• WHAT YOU HAVE TO DO: Please give every record below again exactly, and keep the pictures out.

Start of MATERIAL SUPPLIED

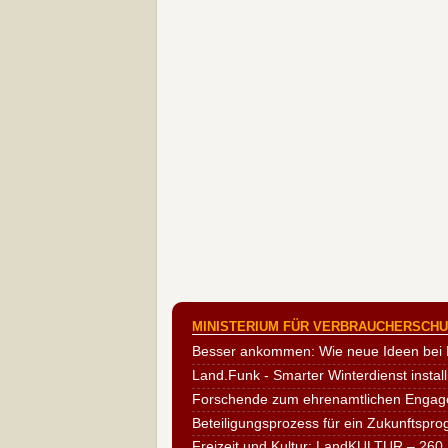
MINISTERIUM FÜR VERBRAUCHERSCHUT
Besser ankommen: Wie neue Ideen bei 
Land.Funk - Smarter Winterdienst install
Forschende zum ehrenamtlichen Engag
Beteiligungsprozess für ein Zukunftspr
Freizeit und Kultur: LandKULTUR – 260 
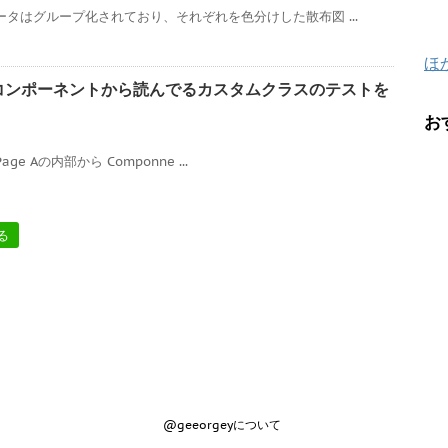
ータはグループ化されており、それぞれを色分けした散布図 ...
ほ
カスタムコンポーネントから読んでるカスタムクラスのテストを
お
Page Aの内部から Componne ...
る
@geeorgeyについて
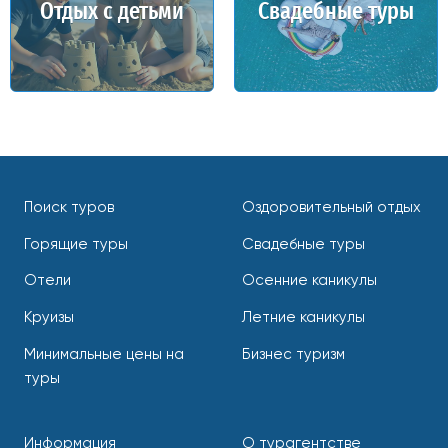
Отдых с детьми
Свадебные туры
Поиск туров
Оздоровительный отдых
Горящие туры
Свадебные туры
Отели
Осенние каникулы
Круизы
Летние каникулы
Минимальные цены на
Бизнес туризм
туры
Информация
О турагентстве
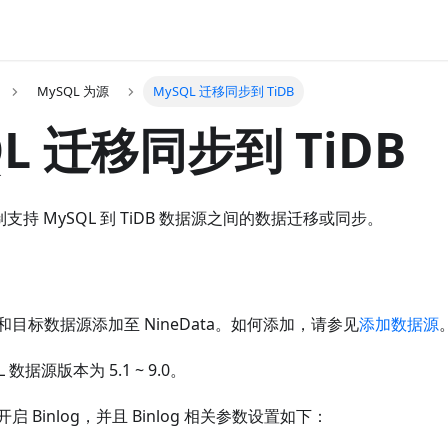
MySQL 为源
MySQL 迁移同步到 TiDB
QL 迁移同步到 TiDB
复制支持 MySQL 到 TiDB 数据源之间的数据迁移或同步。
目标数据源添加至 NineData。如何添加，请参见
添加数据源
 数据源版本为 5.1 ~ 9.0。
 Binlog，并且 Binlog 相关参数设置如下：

End of MATERIAL SUPPLIED

• RESPONSE AREA:
MINISTERIUM FÜR VERBRAUCHERSCHUT
Besser ankommen: Wie neue Ideen bei 
Land.Funk - Smarter Winterdienst install
Forschende zum ehrenamtlichen Engag
Beteiligungsprozess für ein Zukunftspr
Freizeit und Kultur: LandKULTUR – 260 
ータはグループ化されており、それぞれを色分けした散布図 ...
ほ
カスタムコンポーネントから読んでるカスタムクラスのテストを
お
Page Aの内部から Componne ...
る
@geeorgeyについて
Отдых с детьми
Свадебные туры
Поиск туров
Оздоровительный отдых
Горящие туры
Свадебные туры
Отели
Осенние каникулы
Круизы
Летние каникулы
Минимальные цены на
Бизнес туризм
туры
Информация
О турагентстве
MySQL 为源
MySQL 迁移同步到 TiDB
QL 迁移同步到 TiDB
复制支持 MySQL 到 TiDB 数据源之间的数据迁移或同步。
目标数据源添加至 NineData。如何添加，请参见
添加数据源
 数据源版本为 5.1 ~ 9.0。
 Binlog，并且 Binlog 相关参数设置如下：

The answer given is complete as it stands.